The best thing I learned in 2018

Are you someone who gives out great advice to others, while being all over the place in your own life? Are you helping others go places while you yourself seem to make little progress? This writing might be for you. But I cannot just jump into it. So bear with me on the following paragraphs.

[ The brain is a big pattern recognizing machine. It uses very minimal electricity to make all of the biggest and smallest decisions. So it makes sense for it to find shortcuts to quickly process and think about situations.

Having shortcuts to decide how to interpret situations, is just having frameworks in place. We all have these frameworks, in different paradigms- shaping our whole lives.

For example, some people have the framework of personal benefit, they interpret everything that happens by connecting to who benefits from it. They find selfish reasons behind altruism, and think even the soldiers dying in wars only did it in hopes of the loot and paycheck.

Some have the framework of competition, and they see everyone as competing with them for a piece of a pie they would rather have. They get sad to when others succeed, and become happy when others fail.

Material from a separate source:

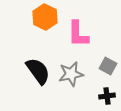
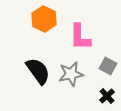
orange hexagon: moved 1 px left, 2 px down
pink L-shape: moved 2 px right, 3 px down
black cross: rotated 35 degrees counterclockwise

Scientific thinking is a framework of judging and deciding thins, Freud's psychoanalysis is also a framework of judging you by your early childhood. Saying G"does only what is best for us", is also a framework of thought that can sooth a troubled mind.

No one framework is right for all situations though, and it helps often to try and incorporate a brand new framework to think about your old situations. ]

So in 2018, I think I had stumbled upon a new framework of coping with personal failure that I did not have in my repertoire earlier.

This is, "Treat yourself like a friend."

This means whenever you are facing troubles, not being good enough, not going out there enough, instead of engaging in a negative self-talk, you should think of a copy of yourself, who is not you, but is your friend. If he or she were in this exact situation where you are now, with the same past and same skills, what would you tell him or her?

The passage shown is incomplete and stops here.